Developing countries usually do not possess sufficient capital resources to meet the economic and financial requirements of the country, which leads to the problem of resource gap i.e. the difference between resources available and the resources required to achieve the desired goals. As per the World Bank's Global Development Finance Report (2012), total external debt owed by developing countries increased by $437bn over 12 months to stand at $4tn at the end of 2010. It should also be noted that 40% of the total external debt stock is held by the BRIC countries such as Brazil, Russia, India, and China. To cover up its resource gap between expenditures and revenues, countries borrow from internal and external resources of funding. The most commonly used indicator to express and compare external debt is the Gross External Debt. In simple terms, it is the amount of a country's debt that was borrowed from foreign sources such as commercial banks, governments or financial institutions.
Foreign borrowings are considered favorable as it provides additional resources to an economy that helps to achieve better economic growth. In the case of India, economic liberalization of 1991, allowed approval of foreign direct investment in many sectors. Total foreign investment in India grew from US$132 million in 1991–92 to $5.3 billion in 1995–96. Poverty reduced to 21.3% in 2016 from 46.1% in 1991 and the annual GDP growth rate reached about 7% from around 1.25 percent. It also helps to maintain a better fiscal and monetary discipline in the country as the government does not has any incentive to fluctuate the inflation level in order to reduce the debt burden. However, in the long run, there are certain disadvantages for high levels of external debt as it weakens the economy and makes it more vulnerable to the economic conditions of the foreign countries. For instance, the impact of Global Financial Crises of 2008 on the Indian economy was less severe because of the lower dependence of the economy on export markets and the major contribution to GDP was from domestic sources. However, the direct impact of the crisis was seen in the financial sector primarily through exposure to the financial assets, money linkages with the foreign exchange markets.
India has a rising level of foreign debt as one of the major impediments to its development process. Government tries to maintain a lower level of the fiscal deficit through promoting foreign investment and disinvestment process. Achieving it becomes a challenge due to high subsidies on food and fertilizer provided by the government. On 1st February 2018, as proposed by Union Cabinet, a hike in minimum support prices for Kharif crops has been approved so that they are 50% higher than the cost of production, which is likely to inflate the food subsidy bill by over Rs. 15,000 crores. As per the reports of Reserve Bank of India, India’s external debt was $529 billion in March 2018, with 78.8% of total debt ($404.5 billion) owned by non-governmental parties such as private companies. Since end-March 2017, a 2.4 percent hike has been observed in total external debt; primarily due to commercial borrowings, short-term debt, and Non-Resident Indian (NRI) deposits.
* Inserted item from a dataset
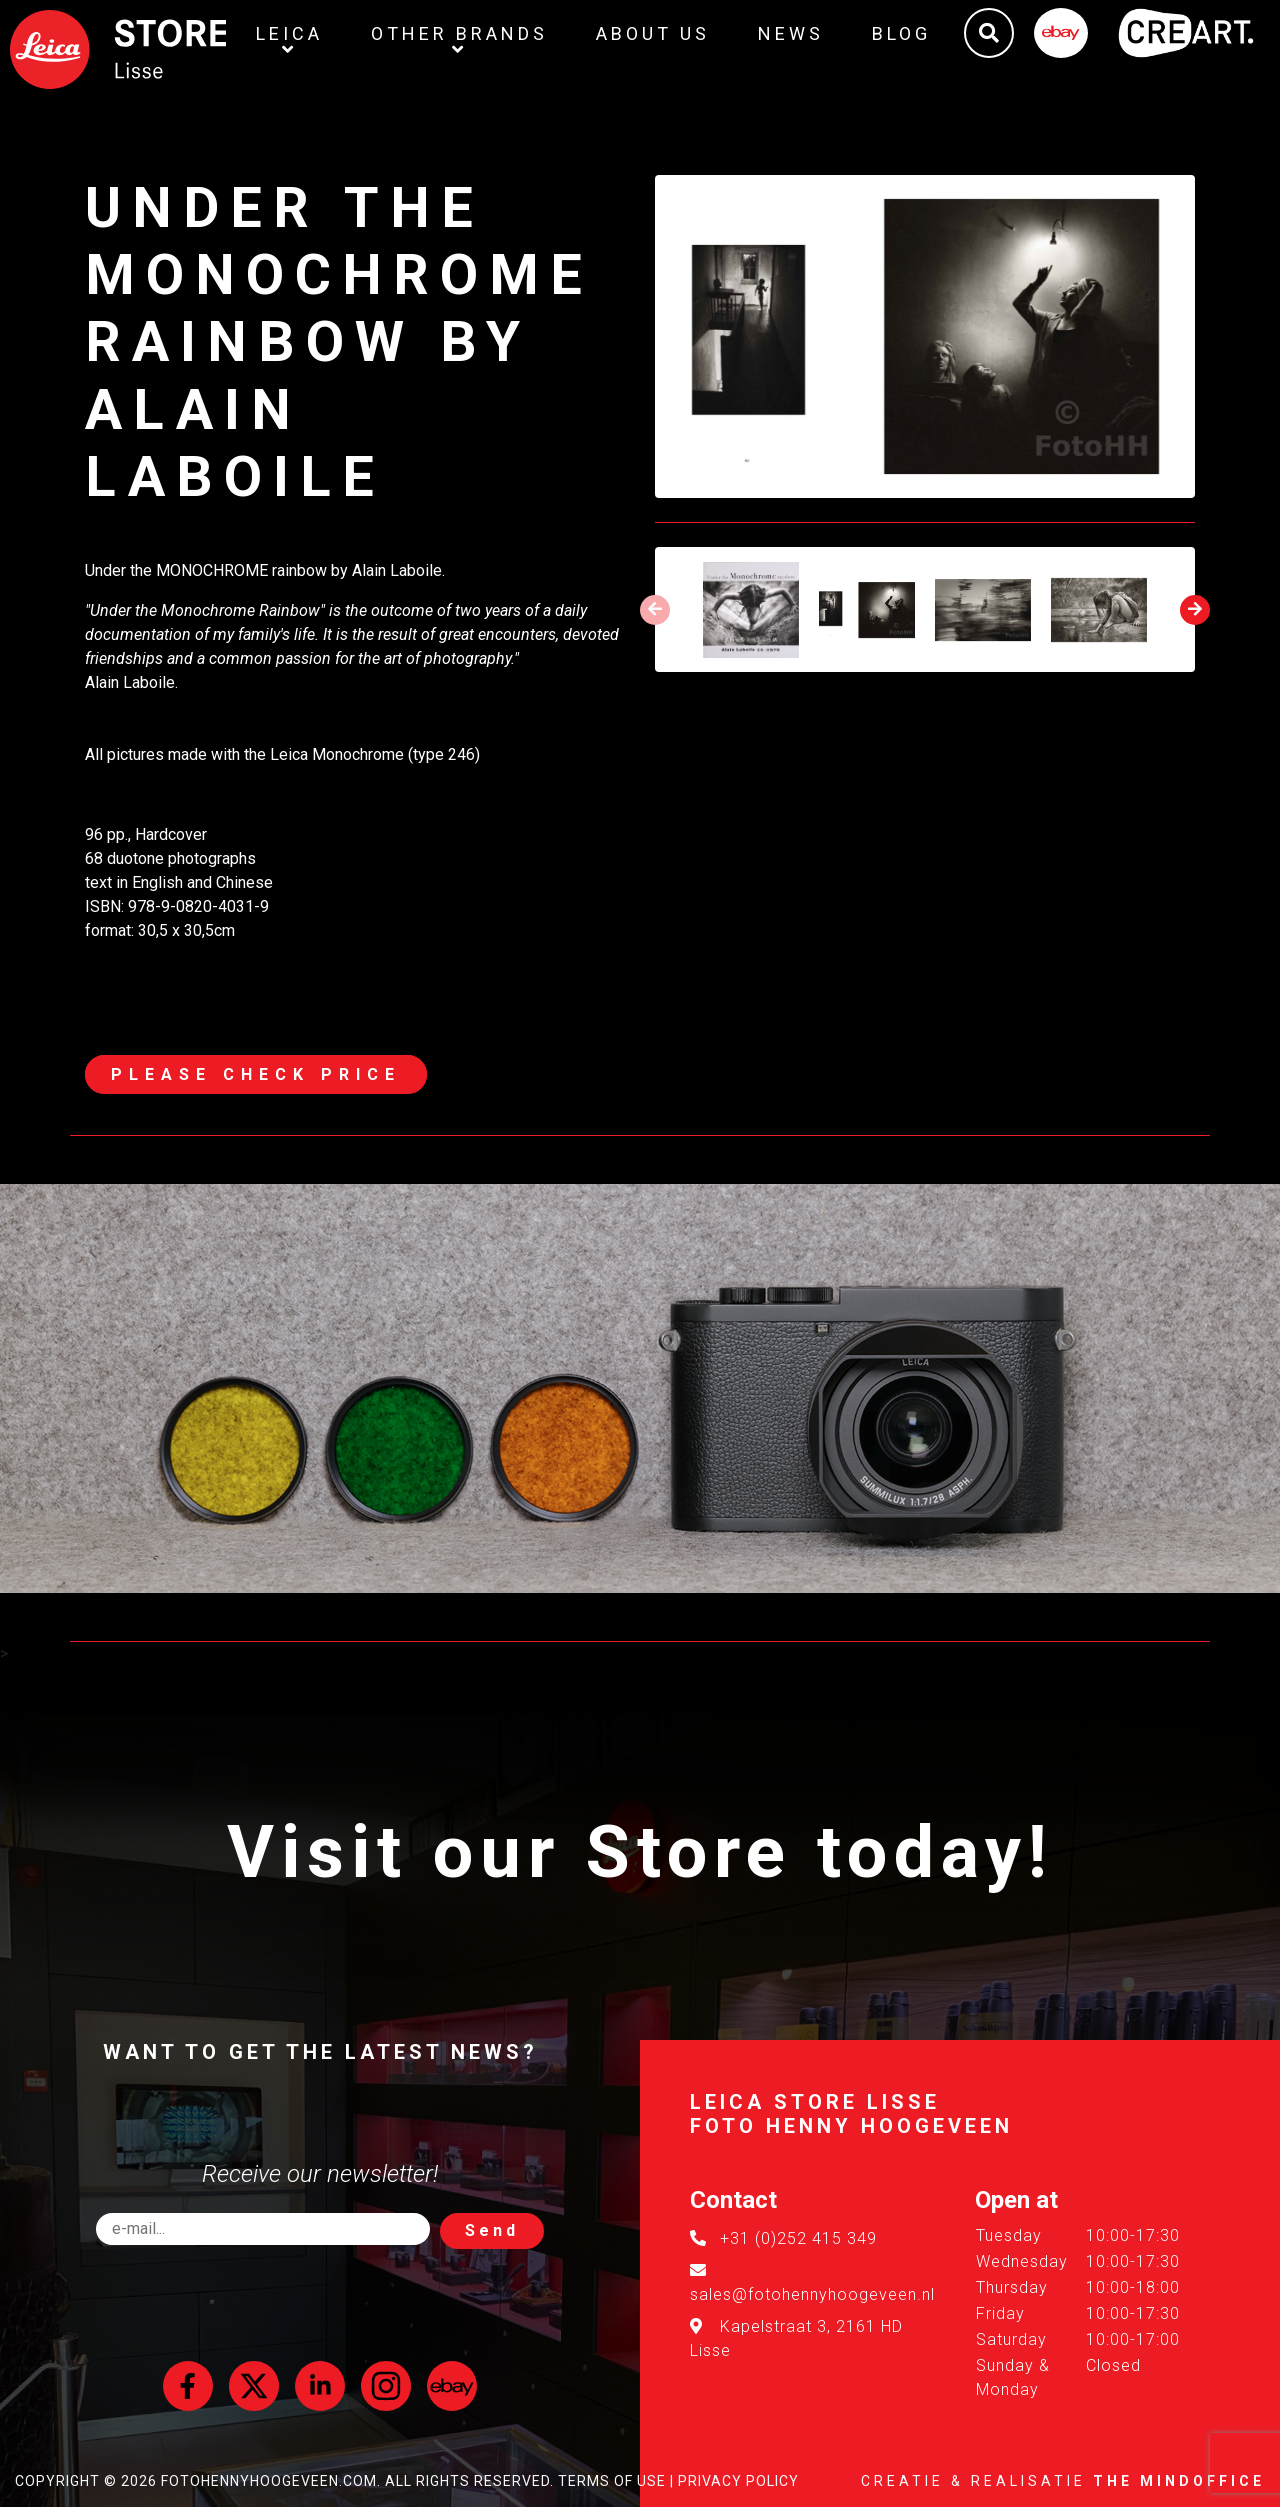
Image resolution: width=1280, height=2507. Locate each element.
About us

India faces two major risks involved in external borrowing that is unexpected changes in the interest rates charged on these loans and an unexpected fall in the value of the rupee. Recently, the U.S. central bank is again expected to raise its interest rates two more times in this year, which has already been done twice before. Hike in the interest rates by the U.S. has already caused borrowing rates to rise in various developing countries, including in India. Another issue is related to decline in the value of rupee i.e. most of India’s foreign debt is contracted to the dollar. It means that the borrowers will have to pay back by converting rupees into dollars and if the value of rupee falls then the Indian borrowers will have to sell out more money than what they had estimated previously in order to repay the debt. The Indian rupee has fallen about 7.5% since the beginning of the year 2018, with last week falling to an all-time low of 69.09 against the U.S dollar; making it the worst performing currency in Asia.
The tightening of monetary policy by the U.S. has caused the price of American debt to fall and yields to rise. This step has pushed investors to pull money out of India in order to invest in the U.S., where they are more chances of getting a higher return. As per the statistics, foreign investors pulled out Rs.29,714 crores from India in May 2018 i.e. said to be the highest outflow since November 2016. This step will increase the outflow of capital and will lead to instability in the currency value and interest rate in the domestic economy. Apart for these, due to short supply of oil in the international market, Indian importers are competing to purchase more stocks of oil which have further accelerated the decline in the value of the Indian currency in the market. Thus, this will increase the rate of defaulters and eventually increase the risks of a systemic crisis.
Amidst these events taking place in the economy, there are likely chances of further soaring of external debt in the country to counter which on 6th June 2018 Reserve Bank of India (RBI), has risen the interest rate for the first time in four and a half years and is further likely to tighten the money supply in order to prevent further outflow of U.S. dollar. In this regard, it should be noted that unless a country grows fast enough to sustain debt obligations and maintains sufficient domestic investment, an indefinite cycle of external debt could have a very detrimental effect on the economy’s growth and overall welfare of the public.